Datagen Factory

Reviewing your preview

What to look at in a three-sample preview, and how to give feedback that produces a better preview.

A preview is three Harbor task directories — the same format the final taskset will deliver.

How to read a preview

datagen datasets preview <dataset_id>

Returns three samples, each containing:

  1. instruction.md — the natural-language task. Check that it's specific enough for a careful human to answer unambiguously, and that the scope is single-task (one request, one response) rather than sprawling.
  2. tests/test.sh — the verifier, where the rubric runs. Read each criterion. Confirm it's binary (pass/fail, no middle ground), atomic (one thing each), and self-contained (gradable without scrolling back).
  3. solution/solve.sh — the Oracle reference solution. Step through it against the instruction. Confirm the solution plausibly satisfies every rubric criterion. The Oracle is a sanity check that the task is solvable.
  4. task.toml — the metadata. [metadata] should describe this specific task, not the taskset in general. [environment] should list the right base image and timeouts for the work the instruction describes.

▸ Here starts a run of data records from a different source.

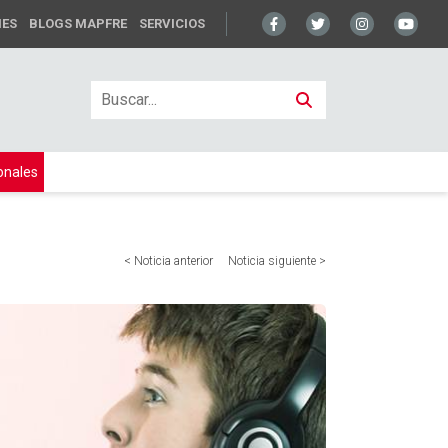
NES
BLOGS MAPFRE
SERVICIOS
onales
< Noticia anterior
Noticia siguiente >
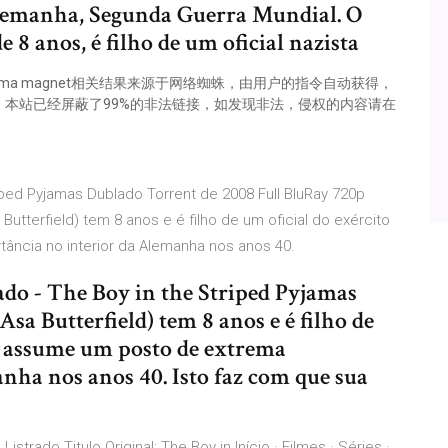
lemanha, Segunda Guerra Mundial. O
 8 anos, é filho de um oficial nazista
jama磁力链,pijama magnet相关结果来源于网络蜘蛛，由用户的指令自动获得，
本站已经屏蔽了99%的非法链接，如发现非法，侵权的内容请在
iped Pyjamas Dublado Torrent de 2008 Full BluRay 720p
tterfield) tem 8 anos e é filho de um oficial do exército
ncia no interior da Alemanha nos anos 40.
do - The Boy in the Striped Pyjamas
sa Butterfield) tem 8 anos e é filho de
e assume um posto de extrema
nha nos anos 40. Isto faz com que sua
strado Titulo Original: The Boy in Início · Filmes · Séries ·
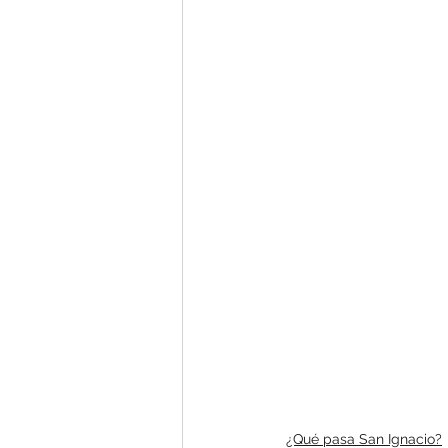
¿Has visto a Raúl Fiol?
El Ignaciano Semanal
¿Qué pasa San Ignacio?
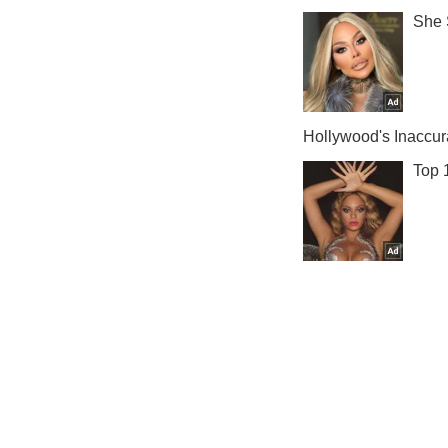
Нас ждет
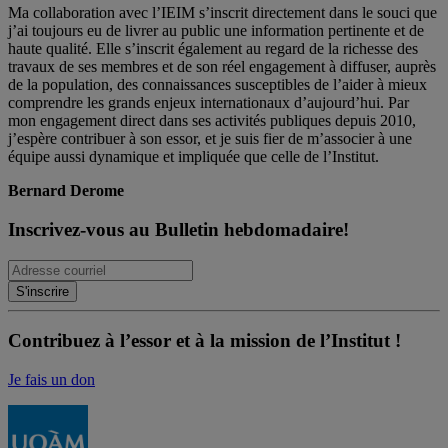
Ma collaboration avec l’IEIM s’inscrit directement dans le souci que
j’ai toujours eu de livrer au public une information pertinente et de
haute qualité. Elle s’inscrit également au regard de la richesse des
travaux de ses membres et de son réel engagement à diffuser, auprès
de la population, des connaissances susceptibles de l’aider à mieux
comprendre les grands enjeux internationaux d’aujourd’hui. Par
mon engagement direct dans ses activités publiques depuis 2010,
j’espère contribuer à son essor, et je suis fier de m’associer à une
équipe aussi dynamique et impliquée que celle de l’Institut.
Bernard Derome
Inscrivez-vous au Bulletin hebdomadaire!
Contribuez à l’essor et à la mission de l’Institut !
Je fais un don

What a good preview looks like

  • Instructions are concrete. "Summarize the risk factors in Section 1A of the attached 10-K and identify which risks recur across fiscal years" — specific, scoped, answerable.
  • Rubric criteria are specific. A criterion reads "The response quotes at least one specific risk factor verbatim from Section 1A" — not "The response is accurate."
  • Criteria are independent. You can grade criterion 12 without thinking about criterion 11. If two criteria move together, they should be one.
  • The Oracle solution is realistic. It reads like something a careful analyst would write, not a toy answer.
  • Tasks feel different from each other. Three preview samples should probe three facets of your Brief, not three near-duplicates.

What a bad preview looks like

  • Vague instructions. "Analyze the filing and tell me about the risks." This is too broad to grade consistently.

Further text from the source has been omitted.